Many entrepreneurs confuse the terms cash flow and profit.  A simple definition of cash flow is the movement of money into and out of a business.  Profit on the other hand is how much money is left after subtracting all expenses from the income generated from sales.  These two terms are not interchangeable.  Your business can look profitable, but not have cash in the business.   This could be due to several situations.

  1. You bought a large piece of equipment on credit in the past and are currently paying on the loan.  Payments to reduce a liability do not reduce profit.  However, the cash was spent reducing the money available to the business.
  2. You drew money out of the business as payments to yourself.  These are not expenses of the business but rather a reduction of equity.  Therefore, profit remains the same, but cash is reduced.
  3. You file your tax returns on an accrual basis (income is counted when the client is invoiced whether payment has been received or not) but the clients haven’t yet paid. 

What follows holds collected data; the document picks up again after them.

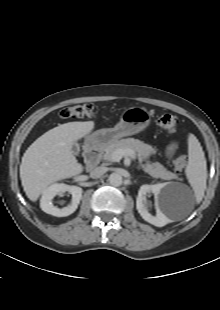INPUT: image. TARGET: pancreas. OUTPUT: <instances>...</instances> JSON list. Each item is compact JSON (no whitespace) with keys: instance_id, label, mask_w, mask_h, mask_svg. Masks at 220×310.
I'll use <instances>...</instances> for the list:
<instances>
[{"instance_id":"cf45deb5","label":"pancreas","mask_w":220,"mask_h":310,"mask_svg":"<svg viewBox=\"0 0 220 310\" xmlns=\"http://www.w3.org/2000/svg\"><path fill=\"white\" fill-rule=\"evenodd\" d=\"M118 149H131L137 154L138 159L142 161H146L145 164L142 165L143 170L151 175L154 178H160L163 180H171L175 179L176 175L170 171H168L163 165L158 162L151 163L148 161L149 157L155 153L154 148L152 146L145 144L144 142L134 139L127 138L117 140L107 147L104 148L103 159L106 162H113V153Z\"/></svg>"}]
</instances>
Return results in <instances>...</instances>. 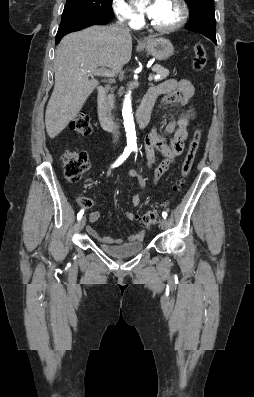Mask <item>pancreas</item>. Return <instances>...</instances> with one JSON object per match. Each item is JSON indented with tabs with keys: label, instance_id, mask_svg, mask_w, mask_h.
Instances as JSON below:
<instances>
[{
	"label": "pancreas",
	"instance_id": "1",
	"mask_svg": "<svg viewBox=\"0 0 254 397\" xmlns=\"http://www.w3.org/2000/svg\"><path fill=\"white\" fill-rule=\"evenodd\" d=\"M153 70L160 76L157 80H163L169 75V70L162 67L161 65H155L153 67ZM114 104V96L113 94H110L107 98V105L109 108H112Z\"/></svg>",
	"mask_w": 254,
	"mask_h": 397
}]
</instances>
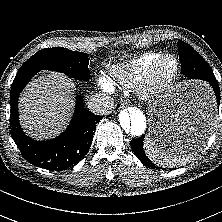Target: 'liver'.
Segmentation results:
<instances>
[{"label":"liver","mask_w":222,"mask_h":222,"mask_svg":"<svg viewBox=\"0 0 222 222\" xmlns=\"http://www.w3.org/2000/svg\"><path fill=\"white\" fill-rule=\"evenodd\" d=\"M73 105V86L66 75L50 72L39 76L19 99L21 125L33 138H50L63 130Z\"/></svg>","instance_id":"1"}]
</instances>
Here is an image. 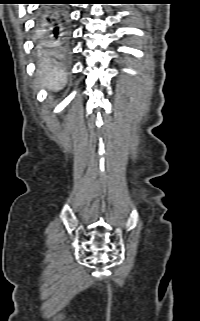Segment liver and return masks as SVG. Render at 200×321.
<instances>
[{
	"label": "liver",
	"mask_w": 200,
	"mask_h": 321,
	"mask_svg": "<svg viewBox=\"0 0 200 321\" xmlns=\"http://www.w3.org/2000/svg\"><path fill=\"white\" fill-rule=\"evenodd\" d=\"M38 76L43 86L55 91L62 89L67 79L66 73L58 66H53L50 59L40 62Z\"/></svg>",
	"instance_id": "liver-1"
}]
</instances>
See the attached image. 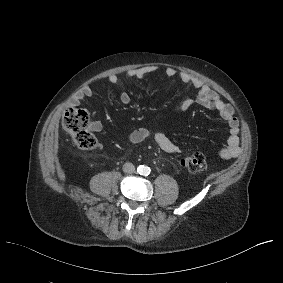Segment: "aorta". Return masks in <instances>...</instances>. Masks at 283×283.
Masks as SVG:
<instances>
[{
  "label": "aorta",
  "instance_id": "obj_1",
  "mask_svg": "<svg viewBox=\"0 0 283 283\" xmlns=\"http://www.w3.org/2000/svg\"><path fill=\"white\" fill-rule=\"evenodd\" d=\"M137 172L140 174V175H149L150 173V168L148 166H145V165H140L138 168H137Z\"/></svg>",
  "mask_w": 283,
  "mask_h": 283
}]
</instances>
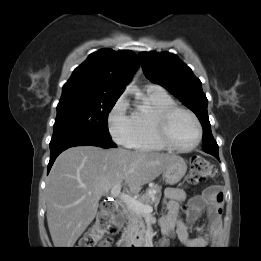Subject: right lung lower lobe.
<instances>
[{"label":"right lung lower lobe","mask_w":261,"mask_h":261,"mask_svg":"<svg viewBox=\"0 0 261 261\" xmlns=\"http://www.w3.org/2000/svg\"><path fill=\"white\" fill-rule=\"evenodd\" d=\"M98 146L102 148H114L116 144L111 141L110 137L94 133H75L66 134L58 137H52L50 142V161L48 164V172L50 171L57 156L64 150L74 146Z\"/></svg>","instance_id":"98d812e1"}]
</instances>
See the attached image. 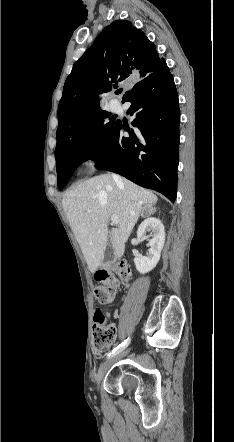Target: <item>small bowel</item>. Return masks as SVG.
Masks as SVG:
<instances>
[{
  "mask_svg": "<svg viewBox=\"0 0 234 442\" xmlns=\"http://www.w3.org/2000/svg\"><path fill=\"white\" fill-rule=\"evenodd\" d=\"M98 325H99V326H102V325H103V322H102V321H99V322H98Z\"/></svg>",
  "mask_w": 234,
  "mask_h": 442,
  "instance_id": "small-bowel-1",
  "label": "small bowel"
}]
</instances>
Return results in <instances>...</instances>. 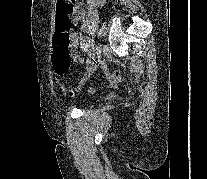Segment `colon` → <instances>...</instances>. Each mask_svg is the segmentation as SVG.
<instances>
[{
  "label": "colon",
  "mask_w": 207,
  "mask_h": 179,
  "mask_svg": "<svg viewBox=\"0 0 207 179\" xmlns=\"http://www.w3.org/2000/svg\"><path fill=\"white\" fill-rule=\"evenodd\" d=\"M74 2L75 0H59L56 7L52 63L56 75L60 78L66 76L71 67V51L69 46L72 38L69 32L72 28L71 15L74 11ZM105 77L106 84L109 86L125 80V77L118 71L107 72ZM94 91L92 88L89 89V92ZM69 94L72 95L73 91L69 90Z\"/></svg>",
  "instance_id": "colon-1"
}]
</instances>
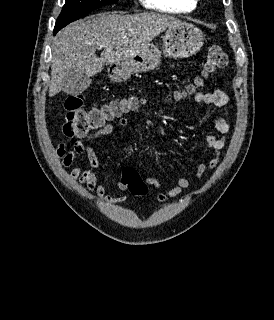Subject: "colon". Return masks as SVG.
I'll return each mask as SVG.
<instances>
[{
  "label": "colon",
  "instance_id": "colon-1",
  "mask_svg": "<svg viewBox=\"0 0 274 320\" xmlns=\"http://www.w3.org/2000/svg\"><path fill=\"white\" fill-rule=\"evenodd\" d=\"M227 64L228 56L221 46L213 45L208 48L205 75L223 70ZM82 105L83 98L80 96H70L64 101L63 134H89L100 130L98 120H111V122L118 120L135 103L124 100L94 109H84ZM121 182L132 194L142 196L147 193V186L135 168H125L121 175Z\"/></svg>",
  "mask_w": 274,
  "mask_h": 320
}]
</instances>
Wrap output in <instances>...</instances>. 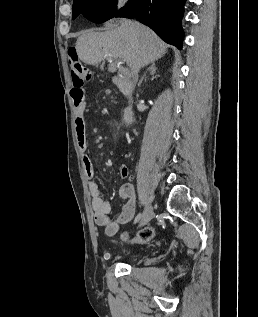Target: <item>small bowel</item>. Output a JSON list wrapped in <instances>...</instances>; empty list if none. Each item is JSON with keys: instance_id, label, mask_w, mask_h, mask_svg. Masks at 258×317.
<instances>
[{"instance_id": "c3829d8e", "label": "small bowel", "mask_w": 258, "mask_h": 317, "mask_svg": "<svg viewBox=\"0 0 258 317\" xmlns=\"http://www.w3.org/2000/svg\"><path fill=\"white\" fill-rule=\"evenodd\" d=\"M124 122L126 125L131 122L130 111L125 112ZM75 133L79 150L83 153V167L86 177L90 180L88 184L91 196V206L94 214L95 223L104 228L107 236H114L119 230V226L130 222L135 215V193L132 183L126 182L119 189L120 197L125 201L118 215L115 218L110 217V203L101 196L99 185L93 181L95 175L94 166L90 156L87 153V120L86 107H81L75 117ZM119 175L121 178L130 177L129 169L126 165L119 167Z\"/></svg>"}]
</instances>
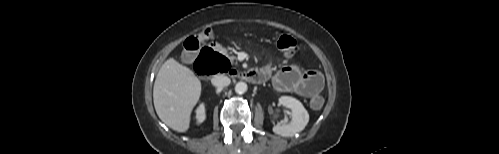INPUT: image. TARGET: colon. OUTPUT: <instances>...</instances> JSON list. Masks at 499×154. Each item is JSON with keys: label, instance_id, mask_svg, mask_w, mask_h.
I'll return each instance as SVG.
<instances>
[{"label": "colon", "instance_id": "colon-1", "mask_svg": "<svg viewBox=\"0 0 499 154\" xmlns=\"http://www.w3.org/2000/svg\"><path fill=\"white\" fill-rule=\"evenodd\" d=\"M212 33L210 30H204L186 40V52L188 56L191 51L198 49L201 41L209 39ZM277 48L287 57H293L298 52V45L296 40L287 33L279 32L275 36ZM217 71H228L230 69L229 61L222 55L217 54L215 60ZM310 106L314 110H319L323 106V99L320 96H313L310 99Z\"/></svg>", "mask_w": 499, "mask_h": 154}]
</instances>
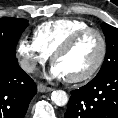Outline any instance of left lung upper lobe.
Instances as JSON below:
<instances>
[{"mask_svg": "<svg viewBox=\"0 0 118 118\" xmlns=\"http://www.w3.org/2000/svg\"><path fill=\"white\" fill-rule=\"evenodd\" d=\"M101 27L106 37L107 50L104 63L95 78L118 71V29L107 23H102Z\"/></svg>", "mask_w": 118, "mask_h": 118, "instance_id": "5c2ea615", "label": "left lung upper lobe"}]
</instances>
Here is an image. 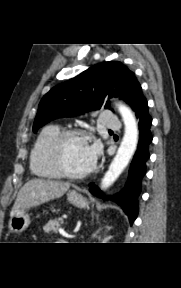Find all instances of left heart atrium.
<instances>
[{"label":"left heart atrium","mask_w":181,"mask_h":288,"mask_svg":"<svg viewBox=\"0 0 181 288\" xmlns=\"http://www.w3.org/2000/svg\"><path fill=\"white\" fill-rule=\"evenodd\" d=\"M88 153H89L91 160L94 161L98 154V146L97 145L88 146Z\"/></svg>","instance_id":"39dd6f15"}]
</instances>
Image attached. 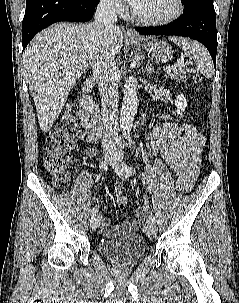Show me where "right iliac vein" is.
I'll use <instances>...</instances> for the list:
<instances>
[{"label": "right iliac vein", "instance_id": "right-iliac-vein-1", "mask_svg": "<svg viewBox=\"0 0 239 303\" xmlns=\"http://www.w3.org/2000/svg\"><path fill=\"white\" fill-rule=\"evenodd\" d=\"M105 160L107 163L112 164L114 162V158L110 155H106L105 156ZM100 222H101V215L97 214L95 216H92L91 220H90V227L95 230L100 226Z\"/></svg>", "mask_w": 239, "mask_h": 303}]
</instances>
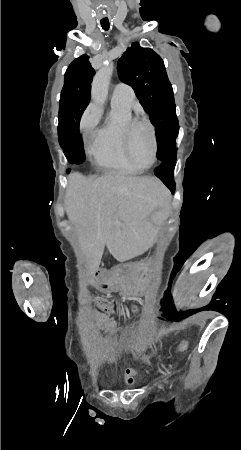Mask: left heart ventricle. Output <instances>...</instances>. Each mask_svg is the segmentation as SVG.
Wrapping results in <instances>:
<instances>
[{"mask_svg":"<svg viewBox=\"0 0 241 450\" xmlns=\"http://www.w3.org/2000/svg\"><path fill=\"white\" fill-rule=\"evenodd\" d=\"M138 122L139 123L135 124L134 127H131V129H134L137 133L130 139L132 144L129 146V151L132 153L133 157H136L134 162L137 165H149L151 161V151L148 148V137H155V135H148L147 131L151 129L154 130V127H152L151 122L145 117H141V120ZM142 128L143 130H140Z\"/></svg>","mask_w":241,"mask_h":450,"instance_id":"obj_1","label":"left heart ventricle"}]
</instances>
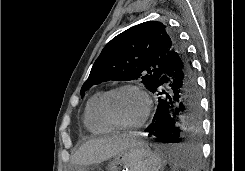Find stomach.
Listing matches in <instances>:
<instances>
[{
	"mask_svg": "<svg viewBox=\"0 0 245 171\" xmlns=\"http://www.w3.org/2000/svg\"><path fill=\"white\" fill-rule=\"evenodd\" d=\"M162 166L160 155L147 145L131 146L109 162L110 171H159ZM73 171H87L85 167L76 166Z\"/></svg>",
	"mask_w": 245,
	"mask_h": 171,
	"instance_id": "obj_1",
	"label": "stomach"
}]
</instances>
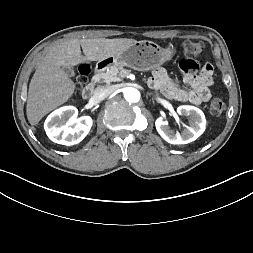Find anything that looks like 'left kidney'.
<instances>
[{
    "instance_id": "5707ae66",
    "label": "left kidney",
    "mask_w": 253,
    "mask_h": 253,
    "mask_svg": "<svg viewBox=\"0 0 253 253\" xmlns=\"http://www.w3.org/2000/svg\"><path fill=\"white\" fill-rule=\"evenodd\" d=\"M179 115L189 117V126L184 131L174 133L168 127V122L163 118L155 121L157 132L160 136L170 144H187L196 140L205 130L206 119L204 113L195 106L182 105L177 108Z\"/></svg>"
}]
</instances>
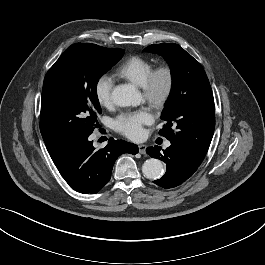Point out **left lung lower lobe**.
Wrapping results in <instances>:
<instances>
[{
    "instance_id": "obj_1",
    "label": "left lung lower lobe",
    "mask_w": 265,
    "mask_h": 265,
    "mask_svg": "<svg viewBox=\"0 0 265 265\" xmlns=\"http://www.w3.org/2000/svg\"><path fill=\"white\" fill-rule=\"evenodd\" d=\"M159 146L148 147L147 154L166 163L165 175L154 183L165 189L181 185L197 170L201 162L195 160L186 151L173 144L160 152Z\"/></svg>"
}]
</instances>
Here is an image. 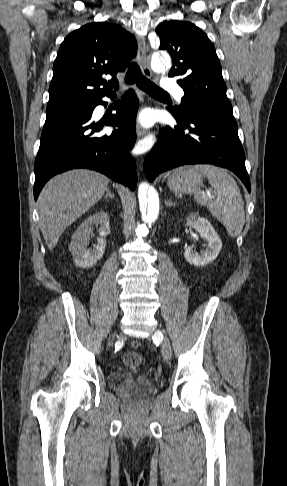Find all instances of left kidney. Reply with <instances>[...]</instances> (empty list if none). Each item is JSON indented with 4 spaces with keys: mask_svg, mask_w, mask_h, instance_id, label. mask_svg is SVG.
<instances>
[{
    "mask_svg": "<svg viewBox=\"0 0 287 486\" xmlns=\"http://www.w3.org/2000/svg\"><path fill=\"white\" fill-rule=\"evenodd\" d=\"M186 226L193 227L207 242L206 249L200 253L191 247L185 249L186 261L195 266H204L216 259L222 248V242L210 222L206 218L200 217L198 213H191L187 217Z\"/></svg>",
    "mask_w": 287,
    "mask_h": 486,
    "instance_id": "obj_1",
    "label": "left kidney"
}]
</instances>
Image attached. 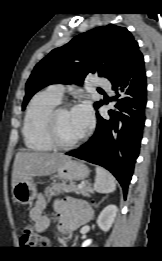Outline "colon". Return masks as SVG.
I'll list each match as a JSON object with an SVG mask.
<instances>
[{
	"label": "colon",
	"mask_w": 162,
	"mask_h": 261,
	"mask_svg": "<svg viewBox=\"0 0 162 261\" xmlns=\"http://www.w3.org/2000/svg\"><path fill=\"white\" fill-rule=\"evenodd\" d=\"M20 244L24 248H40L45 247L47 241L35 233L31 226H27L20 235Z\"/></svg>",
	"instance_id": "5ec220e1"
}]
</instances>
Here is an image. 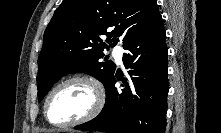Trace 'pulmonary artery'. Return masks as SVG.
Here are the masks:
<instances>
[{"label": "pulmonary artery", "mask_w": 221, "mask_h": 133, "mask_svg": "<svg viewBox=\"0 0 221 133\" xmlns=\"http://www.w3.org/2000/svg\"><path fill=\"white\" fill-rule=\"evenodd\" d=\"M123 54H124V49L120 45L114 47L113 56L118 64H122Z\"/></svg>", "instance_id": "pulmonary-artery-1"}]
</instances>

On a similar note, your business can be operating at a loss, but you could have money in the bank.  This could be because:

  1. You invested money into the business (increase in equity), but the sales aren’t high enough to offset incurred expenses resulting in a loss
  2. You received a loan for operating capital (liability) but expenses are still higher than income from sales
  3. You sold equipment (increasing cash on hand) but it wasn’t inventory sold to a customer to increase income

It’s important to watch both profit and cash flow to truly understand what is happening in your business.  Review your reports often to see where adjustments need to be made to reduce expenses, increase income, and keep enough money in the bank to cover expected outflows.